(MATERIAL PROVIDED)

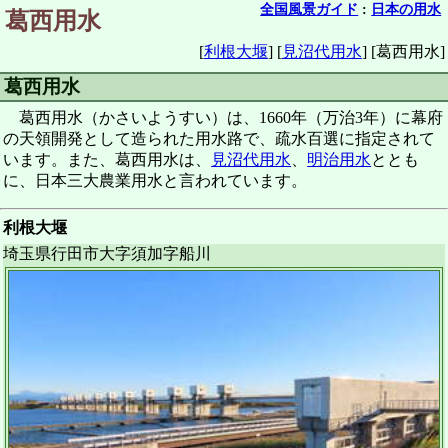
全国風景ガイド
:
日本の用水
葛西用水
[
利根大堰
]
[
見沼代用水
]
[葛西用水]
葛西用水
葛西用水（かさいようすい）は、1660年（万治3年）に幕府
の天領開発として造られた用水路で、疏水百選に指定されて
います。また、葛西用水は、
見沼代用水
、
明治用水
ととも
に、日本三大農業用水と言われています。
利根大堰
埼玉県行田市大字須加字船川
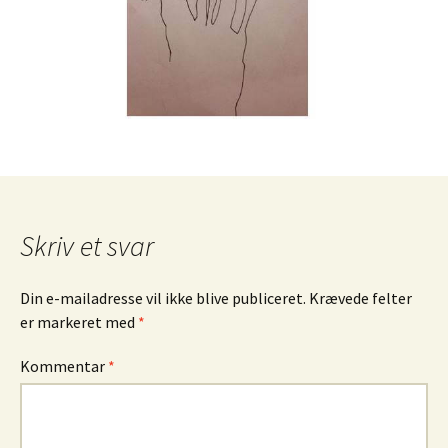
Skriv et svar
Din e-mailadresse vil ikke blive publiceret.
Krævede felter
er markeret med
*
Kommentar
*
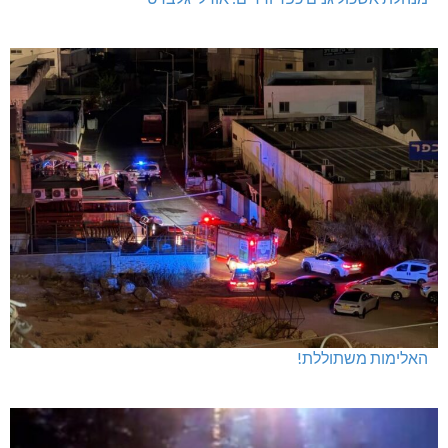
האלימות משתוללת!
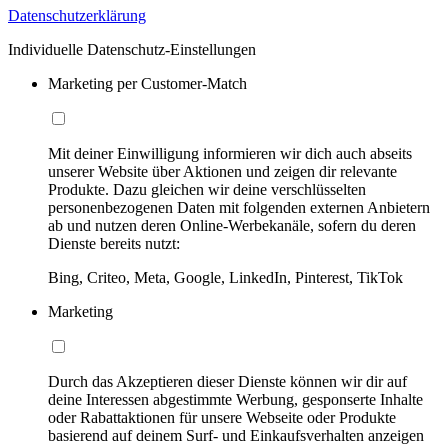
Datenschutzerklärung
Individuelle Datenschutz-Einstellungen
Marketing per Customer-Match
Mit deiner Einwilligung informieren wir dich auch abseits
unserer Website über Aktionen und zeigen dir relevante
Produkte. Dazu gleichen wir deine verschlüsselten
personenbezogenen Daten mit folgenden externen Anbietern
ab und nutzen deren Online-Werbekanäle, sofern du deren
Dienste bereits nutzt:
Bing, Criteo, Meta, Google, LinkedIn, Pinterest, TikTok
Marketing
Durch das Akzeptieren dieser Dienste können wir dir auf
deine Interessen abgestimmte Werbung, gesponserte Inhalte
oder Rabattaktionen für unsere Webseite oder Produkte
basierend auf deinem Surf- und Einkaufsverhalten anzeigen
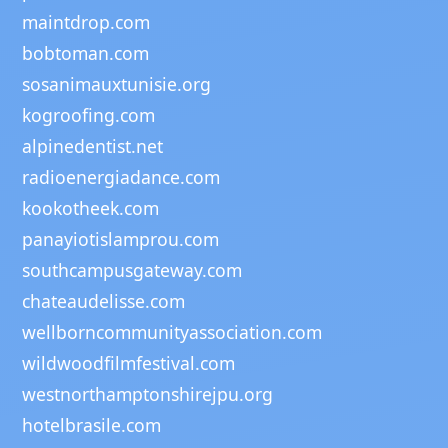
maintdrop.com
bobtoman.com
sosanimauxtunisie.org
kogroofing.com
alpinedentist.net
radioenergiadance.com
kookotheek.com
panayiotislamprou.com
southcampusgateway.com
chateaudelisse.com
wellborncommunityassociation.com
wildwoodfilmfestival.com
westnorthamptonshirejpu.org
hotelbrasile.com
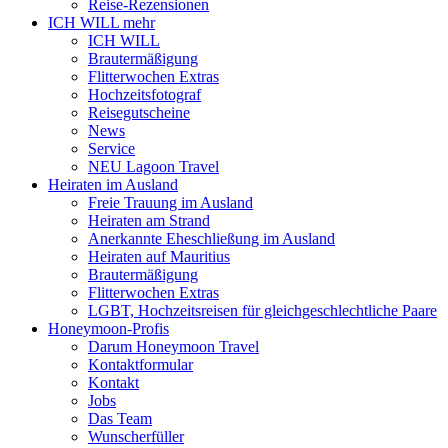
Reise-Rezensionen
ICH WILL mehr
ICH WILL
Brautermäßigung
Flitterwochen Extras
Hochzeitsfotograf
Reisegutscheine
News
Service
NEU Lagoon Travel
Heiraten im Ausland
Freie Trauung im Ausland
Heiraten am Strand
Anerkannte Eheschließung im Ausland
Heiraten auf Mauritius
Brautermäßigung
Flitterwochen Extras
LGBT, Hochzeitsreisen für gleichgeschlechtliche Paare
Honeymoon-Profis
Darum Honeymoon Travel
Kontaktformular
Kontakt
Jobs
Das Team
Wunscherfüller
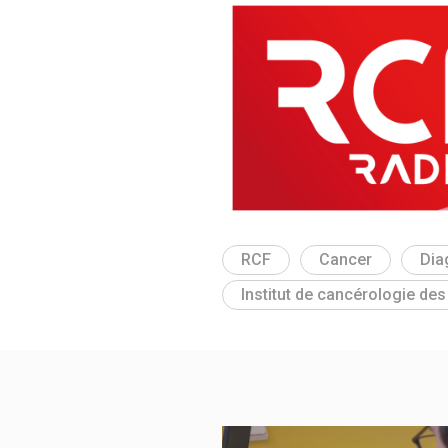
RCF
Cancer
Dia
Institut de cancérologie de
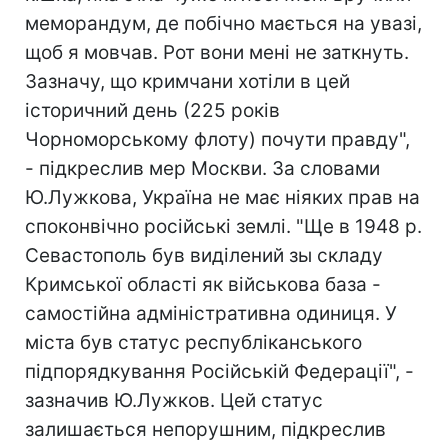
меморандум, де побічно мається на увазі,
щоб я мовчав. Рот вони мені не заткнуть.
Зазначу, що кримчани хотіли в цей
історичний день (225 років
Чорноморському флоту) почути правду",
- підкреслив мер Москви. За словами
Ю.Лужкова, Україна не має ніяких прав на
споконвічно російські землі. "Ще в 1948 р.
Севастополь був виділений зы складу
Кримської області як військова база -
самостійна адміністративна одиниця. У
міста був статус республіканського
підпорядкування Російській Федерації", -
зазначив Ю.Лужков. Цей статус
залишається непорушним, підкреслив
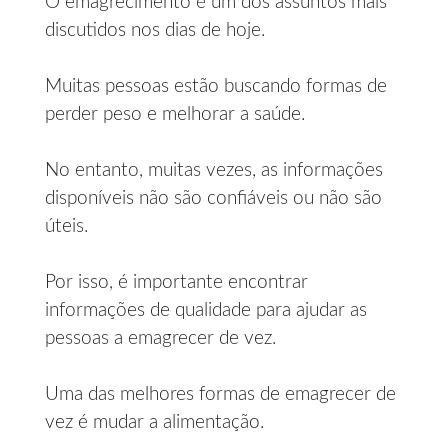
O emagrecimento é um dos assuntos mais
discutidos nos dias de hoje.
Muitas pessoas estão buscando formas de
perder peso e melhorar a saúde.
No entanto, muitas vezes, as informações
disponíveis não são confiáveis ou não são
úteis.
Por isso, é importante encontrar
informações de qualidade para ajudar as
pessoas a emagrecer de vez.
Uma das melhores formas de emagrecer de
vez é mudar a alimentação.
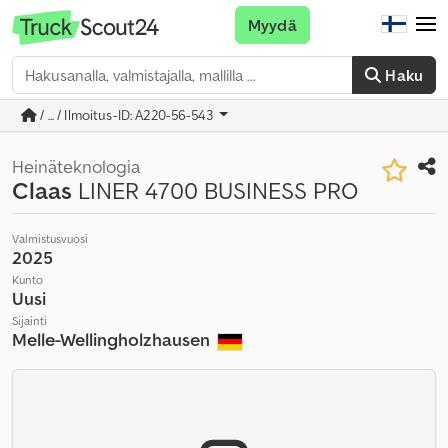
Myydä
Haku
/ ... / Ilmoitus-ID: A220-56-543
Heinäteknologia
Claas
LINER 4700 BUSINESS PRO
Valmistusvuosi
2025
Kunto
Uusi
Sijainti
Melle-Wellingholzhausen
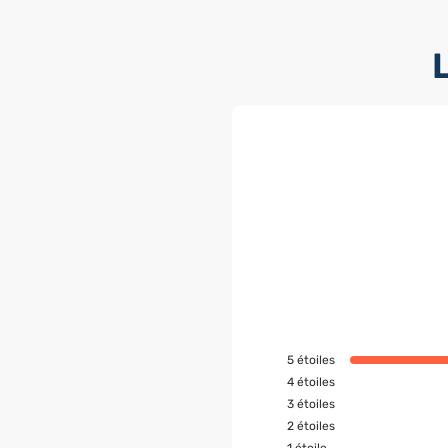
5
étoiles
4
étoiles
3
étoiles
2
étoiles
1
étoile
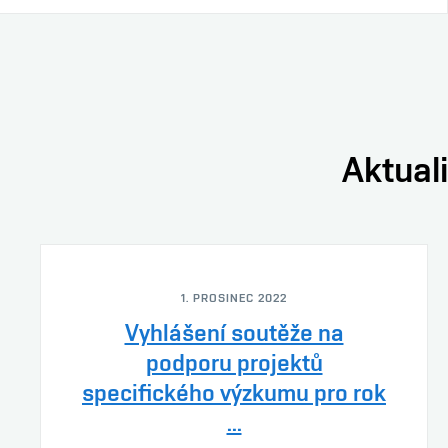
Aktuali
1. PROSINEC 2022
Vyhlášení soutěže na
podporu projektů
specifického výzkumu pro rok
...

(End MATERIAL PROVIDED)

Find the lines above with the word "підкреслив". Copy them out.

- підкреслив мер Москви. За словами
залишається непорушним, підкреслив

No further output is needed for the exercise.